When Prime Minister Lee Hsien Loong declared that 100 million of its taxpayers’ money will be spent, no one batted an eyelid, let alone question the decision. Some even called it a ‘nice gesture’. I am not talking about how much or how little money each NS personnel will receive. $50-$100 isn’t a small sum of money to me. I question not the amount of money, but the motive behind the action. For one, it bears a sick resembling of electoral carrots. Never mind on that, let’s move on.

The bigger question is: Who truly benefits from this $100 million bucks from our national coffers? Bear in mind these $100,000,000 of cash will be converted into vouchers before dissemination. Why the need to do this if the purpose is to reward Singaporean men who served their nation? With $50-$100 cash in hand, each Singaporean man can spend it any food of any joint of their choice which will pay the hawker’s salary or that taxi driver, the kind who doesn’t earn $7,000 per month, and so on. With $100,000 cash going around the economy, it ought to benefit more of the population. 

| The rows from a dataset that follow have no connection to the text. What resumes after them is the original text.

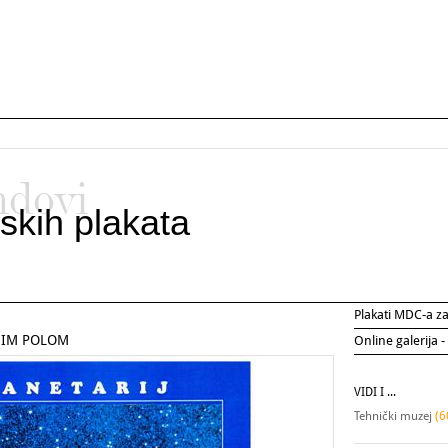
ndovi
skih plakata
Plakati MDC-a 
NIM POLOM
Online galerija -
VIDI I ...
Tehnički muzej
(6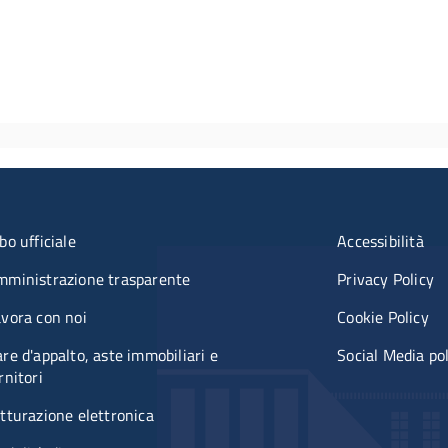
u organizzazione
Menù rifer
bo ufficiale
Accessibilità
mministrazione trasparente
Privacy Policy
vora con noi
Cookie Policy
re d'appalto, aste immobiliari e
Social Media po
rnitori
tturazione elettronica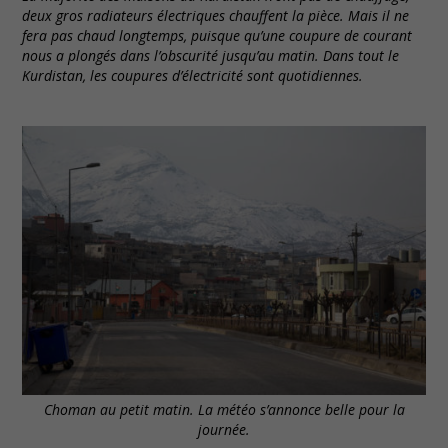
deux gros radiateurs électriques chauffent la pièce. Mais il ne
fera pas chaud longtemps, puisque qu’une coupure de courant
nous a plongés dans l’obscurité jusqu’au matin. Dans tout le
Kurdistan, les coupures d’électricité sont quotidiennes.
Choman au petit matin. La météo s’annonce belle pour la
journée.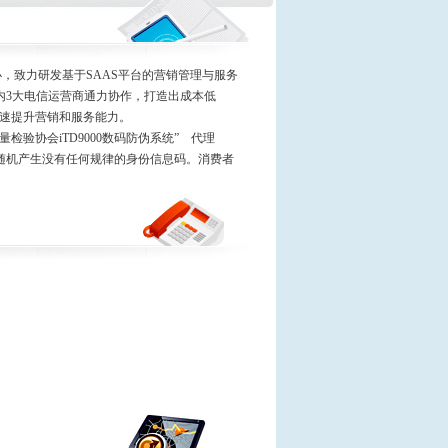
，致力研发基于SAAS平台的营销管理与服务
内3大电信运营商通力协作，打造出成本低
快速提升营销和服务能力。
会iTD9000数码防伪系统” 代理
随机产生没有任何规律的身份信息码。消费者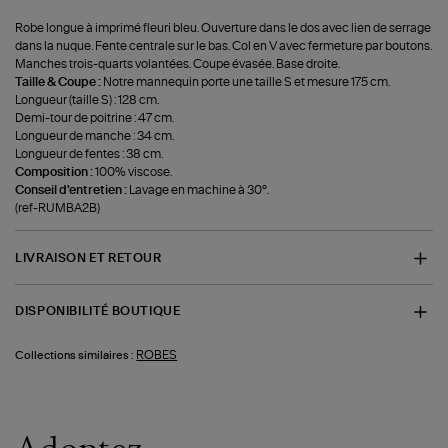
Robe longue à imprimé fleuri bleu. Ouverture dans le dos avec lien de serrage
dans la nuque. Fente centrale sur le bas. Col en V avec fermeture par boutons.
Manches trois-quarts volantées. Coupe évasée. Base droite.
Taille & Coupe :
Notre mannequin porte une taille S et mesure 175 cm.
Longueur (taille S) : 128 cm.
Demi-tour de poitrine : 47 cm.
Longueur de manche : 34 cm.
Longueur de fentes : 38 cm.
Composition :
100% viscose.
Conseil d'entretien :
Lavage en machine à 30°.
(ref-RUMBA2B)
LIVRAISON ET RETOUR
DISPONIBILITÉ BOUTIQUE
ROBES
Collections similaires :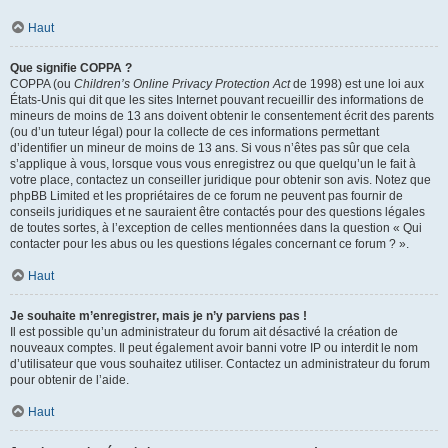
Haut
Que signifie COPPA ?
COPPA (ou
Children’s Online Privacy Protection Act
de 1998) est une loi aux
États-Unis qui dit que les sites Internet pouvant recueillir des informations de
mineurs de moins de 13 ans doivent obtenir le consentement écrit des parents
(ou d’un tuteur légal) pour la collecte de ces informations permettant
d’identifier un mineur de moins de 13 ans. Si vous n’êtes pas sûr que cela
s’applique à vous, lorsque vous vous enregistrez ou que quelqu’un le fait à
votre place, contactez un conseiller juridique pour obtenir son avis. Notez que
phpBB Limited et les propriétaires de ce forum ne peuvent pas fournir de
conseils juridiques et ne sauraient être contactés pour des questions légales
de toutes sortes, à l’exception de celles mentionnées dans la question « Qui
contacter pour les abus ou les questions légales concernant ce forum ? ».
Haut
Je souhaite m’enregistrer, mais je n’y parviens pas !
Il est possible qu’un administrateur du forum ait désactivé la création de
nouveaux comptes. Il peut également avoir banni votre IP ou interdit le nom
d’utilisateur que vous souhaitez utiliser. Contactez un administrateur du forum
pour obtenir de l’aide.
Haut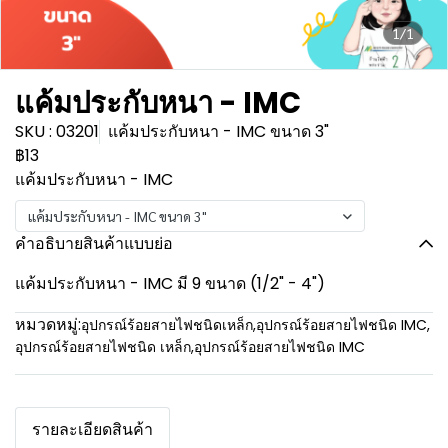
1/1
แค้มประกับหนา - IMC
SKU : 03201
แค้มประกับหนา - IMC ขนาด 3"
฿13
แค้มประกับหนา - IMC
แค้มประกับหนา - IMC ขนาด 3"
คำอธิบายสินค้าแบบย่อ
แค้มประกับหนา - IMC มี 9 ขนาด (1/2" - 4")
หมวดหมู่:
อุปกรณ์ร้อยสายไฟชนิดเหล็ก
,
อุปกรณ์ร้อยสายไฟชนิด IMC
,
อุปกรณ์ร้อยสายไฟชนิด เหล็ก
,
อุปกรณ์ร้อยสายไฟชนิด IMC
รายละเอียดสินค้า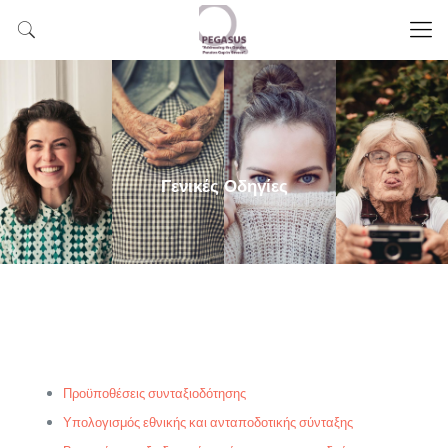
Γενικές Οδηγίες
Προϋποθέσεις συνταξιοδότησης
Υπολογισμός εθνικής και ανταποδοτικής σύνταξης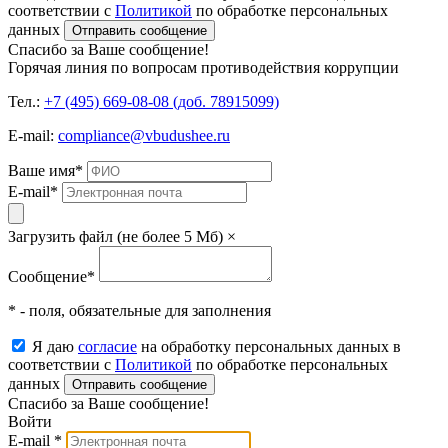
соответствии с
Политикой
по обработке персональных
данных
Отправить сообщение
Спасибо за Ваше сообщение!
Горячая линия по вопросам противодействия коррупции
Тел.:
+7 (495) 669-08-08 (доб. 78915099)
E-mail:
compliance@vbudushee.ru
Ваше имя
*
E-mail
*
Загрузить файл (не более 5 Мб)
×
Сообщение
*
* - поля, обязательные для заполнения
Я даю
согласие
на обработку персональных данных в
соответствии с
Политикой
по обработке персональных
данных
Отправить сообщение
Спасибо за Ваше сообщение!
Войти
E-mail
*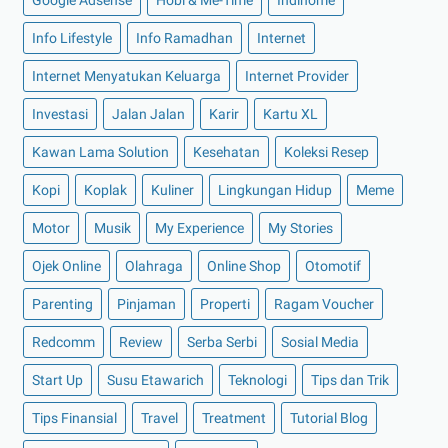
►
Februari 2022
(16)
►
Januari 2022
(30)
Info Lifestyle
Info Ramadhan
Internet
►
2021
(135)
Internet Menyatukan Keluarga
Internet Provider
►
Desember 2021
(8)
Investasi
Jalan Jalan
Karir
Kartu XL
►
November 2021
(7)
Kawan Lama Solution
Kesehatan
Koleksi Resep
►
Oktober 2021
(16)
Kopi
Koplak
Kuliner
Lingkungan Hidup
Meme
►
September 2021
(15)
►
Agustus 2021
(15)
Motor
Musik
My Experience
My Stories
►
Juli 2021
(7)
Ojek Online
Olahraga
Online Shop
Otomotif
►
Juni 2021
(10)
Parenting
Pinjaman
Properti
Ragam Voucher
►
Mei 2021
(11)
Redcomm
Review
Serba Serbi
Sosial Media
►
April 2021
(13)
Start Up
Susu Etawarich
Teknologi
Tips dan Trik
►
Maret 2021
(12)
►
Februari 2021
(7)
Tips Finansial
Travel
Treatment
Tutorial Blog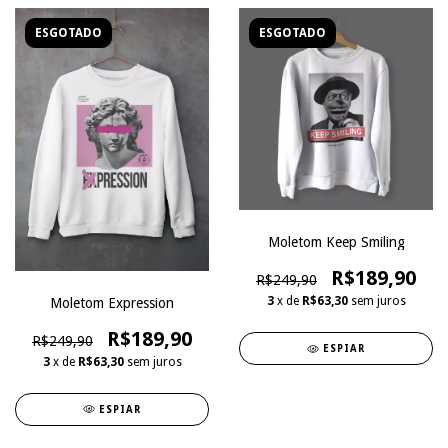
ESGOTADO
ESGOTADO
Moletom Keep Smiling
R$189,90
R$249,90
3
x de
R$63,30
sem juros
Moletom Expression
R$189,90
R$249,90
ESPIAR
3
x de
R$63,30
sem juros
ESPIAR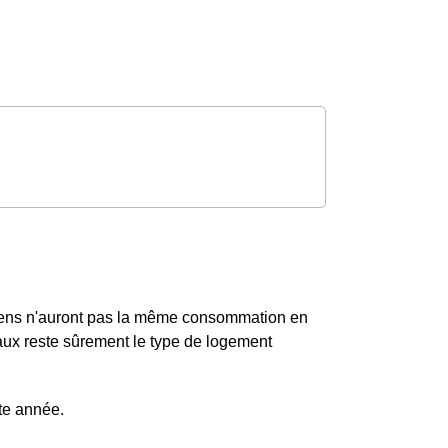
ens n'auront pas la même consommation en
aux reste sûrement le type de logement
te année.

Vouchers. I pray that we are talking about e-vouchers than physical vouchers here. If it isn’t an e-copy, or something facilitated existing technologies, such as the scanning of our pink ICs, I would like to know which company is printing these vouchers and how fairly does this company wins the tender. Mind you, we are talking about 2 million copies of $50 vouchers here, not 200 vouchers. That contract value could be worth a year’s of revenue for many SME printing companies. We can really do with killing more trees with unnecessary printing of vouchers as well.